We're not using any RDBMS features, either. We're not using long-running locks for our transactions; we're using low-level OS locks when creating and removing files. We're not auditing database actions; we're doing our own application logging on several levels.

All that's left are backups and restores. File system backups and restores. It turns out that a simple directory tree handles the vendor-supplied spreadsheet issue gracefully. No RDBMS used.

We had—of course—originally designed a lot of fancy RDBMS tables for loading up the vendor-supplied spreadsheets. Until we were confronted with reality and the inconsistent data formats.

We quietly stopped using the RDBMS for the vendor-supplied data. We wrote some libraries to read the spreadsheets directly. We wrote application code that had methods with names like "query" and "select" and "fetch" to give a SQL-like feel to the code.

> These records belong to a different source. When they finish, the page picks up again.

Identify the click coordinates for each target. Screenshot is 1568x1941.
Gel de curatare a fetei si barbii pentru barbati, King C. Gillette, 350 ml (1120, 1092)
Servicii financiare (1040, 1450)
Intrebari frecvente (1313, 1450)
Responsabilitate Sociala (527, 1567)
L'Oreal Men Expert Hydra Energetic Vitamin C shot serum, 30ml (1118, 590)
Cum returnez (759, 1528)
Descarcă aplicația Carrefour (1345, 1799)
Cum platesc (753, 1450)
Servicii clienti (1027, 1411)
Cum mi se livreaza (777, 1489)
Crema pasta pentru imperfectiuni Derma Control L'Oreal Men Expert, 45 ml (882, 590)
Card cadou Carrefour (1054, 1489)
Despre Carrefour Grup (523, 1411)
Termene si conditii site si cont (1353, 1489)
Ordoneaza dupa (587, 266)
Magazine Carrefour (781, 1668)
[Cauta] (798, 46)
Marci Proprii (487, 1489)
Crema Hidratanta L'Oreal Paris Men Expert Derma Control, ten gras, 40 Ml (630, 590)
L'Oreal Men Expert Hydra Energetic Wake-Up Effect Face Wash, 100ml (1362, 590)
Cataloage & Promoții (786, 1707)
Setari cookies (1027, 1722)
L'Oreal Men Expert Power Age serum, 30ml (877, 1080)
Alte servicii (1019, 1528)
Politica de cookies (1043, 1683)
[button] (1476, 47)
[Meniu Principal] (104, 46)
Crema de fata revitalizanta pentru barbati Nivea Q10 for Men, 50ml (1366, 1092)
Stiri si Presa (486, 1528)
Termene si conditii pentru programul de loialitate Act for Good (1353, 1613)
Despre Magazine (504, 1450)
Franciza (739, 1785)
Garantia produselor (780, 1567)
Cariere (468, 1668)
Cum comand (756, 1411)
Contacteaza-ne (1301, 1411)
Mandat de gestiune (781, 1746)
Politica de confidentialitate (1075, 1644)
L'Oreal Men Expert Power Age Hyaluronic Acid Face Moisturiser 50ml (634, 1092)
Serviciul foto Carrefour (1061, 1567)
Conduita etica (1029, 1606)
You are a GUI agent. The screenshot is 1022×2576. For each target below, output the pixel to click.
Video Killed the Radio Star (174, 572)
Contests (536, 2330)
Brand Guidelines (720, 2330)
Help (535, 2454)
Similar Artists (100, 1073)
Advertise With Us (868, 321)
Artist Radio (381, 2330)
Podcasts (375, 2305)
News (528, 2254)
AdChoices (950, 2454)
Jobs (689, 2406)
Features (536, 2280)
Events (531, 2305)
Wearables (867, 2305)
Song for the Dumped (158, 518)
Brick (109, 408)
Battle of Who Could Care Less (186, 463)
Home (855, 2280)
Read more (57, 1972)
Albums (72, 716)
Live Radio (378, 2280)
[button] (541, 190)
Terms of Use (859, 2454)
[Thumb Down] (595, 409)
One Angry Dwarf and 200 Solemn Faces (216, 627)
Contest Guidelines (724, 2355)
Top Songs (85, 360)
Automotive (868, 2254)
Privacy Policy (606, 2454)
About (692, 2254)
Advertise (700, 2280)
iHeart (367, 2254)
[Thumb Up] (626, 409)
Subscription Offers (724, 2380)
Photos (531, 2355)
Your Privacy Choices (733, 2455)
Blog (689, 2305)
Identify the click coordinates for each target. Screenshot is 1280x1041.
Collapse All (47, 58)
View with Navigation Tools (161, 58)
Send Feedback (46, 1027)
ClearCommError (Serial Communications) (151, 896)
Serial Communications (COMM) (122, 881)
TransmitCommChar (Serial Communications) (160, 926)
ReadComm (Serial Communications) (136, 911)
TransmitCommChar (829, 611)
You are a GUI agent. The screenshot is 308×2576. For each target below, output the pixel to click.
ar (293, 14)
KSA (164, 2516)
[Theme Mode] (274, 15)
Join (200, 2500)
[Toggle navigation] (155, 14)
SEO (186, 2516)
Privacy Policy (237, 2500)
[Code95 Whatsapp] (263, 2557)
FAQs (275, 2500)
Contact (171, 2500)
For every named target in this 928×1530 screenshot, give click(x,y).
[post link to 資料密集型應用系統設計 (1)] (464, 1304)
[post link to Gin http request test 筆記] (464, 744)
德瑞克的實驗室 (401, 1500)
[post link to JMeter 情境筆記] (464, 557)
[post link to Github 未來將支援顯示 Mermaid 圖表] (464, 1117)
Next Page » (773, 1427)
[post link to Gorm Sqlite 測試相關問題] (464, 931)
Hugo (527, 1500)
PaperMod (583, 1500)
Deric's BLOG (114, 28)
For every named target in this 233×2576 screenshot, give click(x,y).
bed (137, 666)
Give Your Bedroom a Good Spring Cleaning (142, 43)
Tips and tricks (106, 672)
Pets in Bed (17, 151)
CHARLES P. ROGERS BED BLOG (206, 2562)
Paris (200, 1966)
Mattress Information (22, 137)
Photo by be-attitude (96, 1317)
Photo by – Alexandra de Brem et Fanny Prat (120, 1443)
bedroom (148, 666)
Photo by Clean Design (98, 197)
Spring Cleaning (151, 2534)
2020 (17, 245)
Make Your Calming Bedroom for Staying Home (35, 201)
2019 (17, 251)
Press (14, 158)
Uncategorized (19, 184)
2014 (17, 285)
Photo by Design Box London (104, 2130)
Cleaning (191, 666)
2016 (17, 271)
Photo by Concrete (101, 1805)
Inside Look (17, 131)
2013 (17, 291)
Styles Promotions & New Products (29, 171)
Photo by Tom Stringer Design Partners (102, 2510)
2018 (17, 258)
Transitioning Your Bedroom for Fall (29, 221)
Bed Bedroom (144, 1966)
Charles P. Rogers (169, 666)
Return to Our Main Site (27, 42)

Management didn't need to say "no" by asking for more information. They couldn't say no because (a) it was the right thing to do and (b) it was already done. It was cheaper to do it than to talk about doing it.

Failure To See The Problem

The original email continued to say this:
"how you can achieve RDBMS like behavior w/out an actual RDBMS"
What? Or perhaps: Why?

If you need RDBMS-like behavior, then you need an RDBMS. That request makes precious little sense as written. So. Let's dig around in the email for context clues to see what they really meant.
"consider limting [sic] it to
    An update requires a unique key. Let's limit the key to contain only 1 column.
    A delete requires a unique key. Let's limit the key to contain only 1 column."
Oh. Apparently they really are totally fixated on SQL DML.

It appears that they're unable to conceive of anything outside the SQL DML box.

As noted in the above example, INSERT, UPDATE and DELETE are not generic, universal, always-present use cases. For a fairly broad number of "big data" applications, they're not really part of the problem.

The idea that SQL DML CRUD processing forms a core or foundational set of generic, universal, always-present use cases is part of their conceptual confusion. They're deeply inside the SQL box wondering how they can get rid of SQL.

Back to the drowning person metaphor. 

It's actually not like a drowning person asking for a different colored brick because they're building steps to walk out.

It's like a person who fell face down in a puddle claiming they're drowning in the first place. The brick vs. life preserver question isn't relevant. They need to stand up and look around. They're not drowning. They're not even in very deep water.

They've been laying face-down in the puddle so long, they think it's as wide as the ocean and as deep as a well. They've been down so long it looks like up.

Outside the SQL Box

To get outside the SQL box means to actually stop using SQL even for metaphoric conversations about data manipulation, persistence, transactions, auditing, security and anything that seems relevant to data processing.

To FLESH OUT ["flesh", the word is "flesh"] the conversation on breaking the SQL Hegemony, you can't use hypothetical hand-waving. You need tangible real-world requirements. You need something concrete, finite and specific so that you can have a head-to-head benchmark shootout (in principle) between an RDBMS and something not an RDBMS.

You may never actually build the RDBMS version for comparison. But you need to create good logging and measurement hooks around your first noSQL application. The kind of logging and measurement you'd use for a benchmark. The kind of logging and measurement that will prove it actually works outside the RDBMS. And it works well: reliably and inexpensively. 

This is entirely about asking for forgiveness instead of asking for permission.  

Managers can't give permission, it involves too much pain.

They can offer forgiveness because it requires neither thinking nor action.